Re: [PATCH v3] mm: fix panic in __alloc_pages

From: Michal Hocko
Date: Fri Dec 10 2021 - 04:11:19 EST


On Thu 09-12-21 19:01:03, Alexey Makhalov wrote:
>
>
> > On Dec 9, 2021, at 5:29 AM, Michal Hocko <mhocko@xxxxxxxx> wrote:
> >
> > On Thu 09-12-21 10:23:52, Alexey Makhalov wrote:
> >>
> >>
> >>> On Dec 9, 2021, at 1:56 AM, Michal Hocko <mhocko@xxxxxxxx> wrote:
> >>>
> >>> On Thu 09-12-21 09:28:55, Alexey Makhalov wrote:
> >>>>
> >>>>
> >>>> [ 0.081777] Node 4 uninitialized by the platform. Please report with boot dmesg.
> >>>> [ 0.081790] Initmem setup node 4 [mem 0x0000000000000000-0x0000000000000000]
> >>>> ...
> >>>> [ 0.086441] Node 127 uninitialized by the platform.

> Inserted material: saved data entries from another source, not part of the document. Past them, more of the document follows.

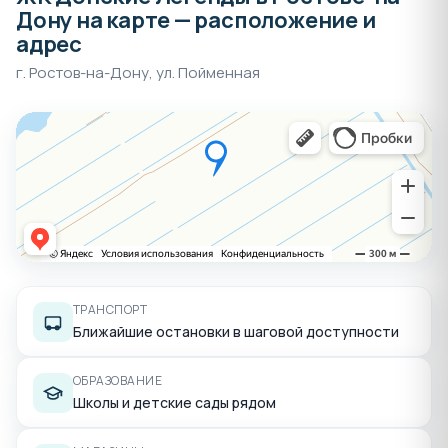
Дону на карте — расположение и
адрес
г. Ростов-на-Дону, ул. Пойменная
ТРАНСПОРТ
Ближайшие остановки в шаговой доступности
ОБРАЗОВАНИЕ
Школы и детские сады рядом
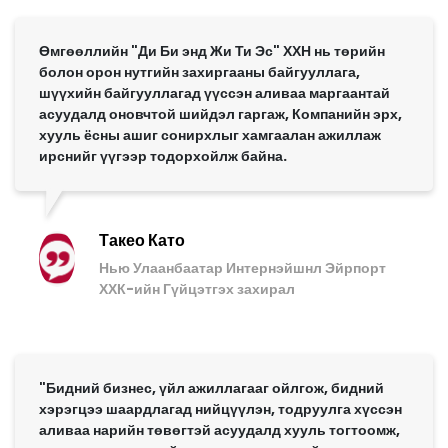
Өмгөөллийн "Ди Би энд Жи Ти Эс" ХХН нь төрийн
болон орон нутгийн захиргааны байгууллага,
шүүхийн байгууллагад үүссэн аливаа маргаантай
асуудалд оновчтой шийдэл гаргаж, Компанийн эрх,
хууль ёсны ашиг сонирхлыг хамгаалан ажиллаж
ирснийг үүгээр тодорхойлж байна.
Такео Като
Нью Улаанбаатар Интернэйшнл Эйрпорт
ХХК-ийн Гүйцэтгэх захирал
"Бидний бизнес, үйл ажиллагааг ойлгож, бидний
хэрэгцээ шаардлагад нийцүүлэн, тодруулга хүссэн
аливаа нарийн төвөгтэй асуудалд хууль тогтоомж,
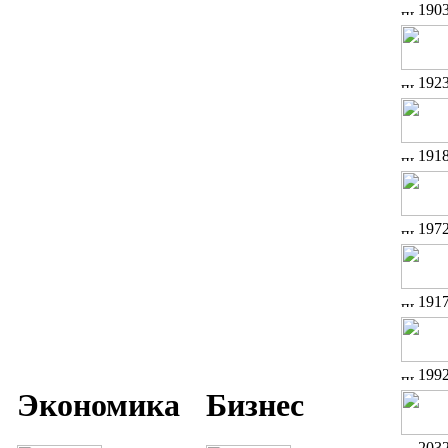
190
192
191
197
191
199
Экономика
Бизнес
203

Please report with boot dmesg.
> >>>> [ 0.086454] Initmem setup node 127 [mem 0x0000000000000000-0x0000000000000000]
> >>>
> >>> Interesting that only those two didn't get a proper arch specific
> >>> initialization. Could you check why? I assume init_cpu_to_node
> >>> doesn't see any CPU pointing at this node. Wondering why that would be
> >>> the case but that can be a bug in the affinity tables.
> >>
> >> My bad shrinking. Not just these 2, but all possible and not present nodes from 4 to 127
> >> are having this message.
> >
> > Does that mean that your possible (but offline) cpus do not set their
> > affinity?
> >
> Hi Michal,
>
> I didn’t quite gut a question here. Do you mean scheduler affinity for offlined/not present CPUs?
> From the patch, this message should be printed for every possible offlined node:
> for_each_node(nid) {
> ...
> if (!node_online(nid)) {
> pr_warn("Node %d uninitialized by the platform. Please report with boot dmesg.\n", nid);

Sure, let me expand on this a bit. X86 initialization code
(init_cpu_to_node) does
for_each_possible_cpu(cpu) {
int node = numa_cpu_node(cpu);

if (node == NUMA_NO_NODE)
continue;

if (!node_online(node))
init_memory_less_node(node);

numa_set_node(cpu, node);
}

which means that a memory less node is not initialized either when
- your offline CPUs are not listed in possible cpus for some
reason
- or they do not have any node affinity (numa_cpu_node is
NUMA_NO_NODE).

Could you check what is the reason in your particular case please?

--
Michal Hocko
SUSE Labs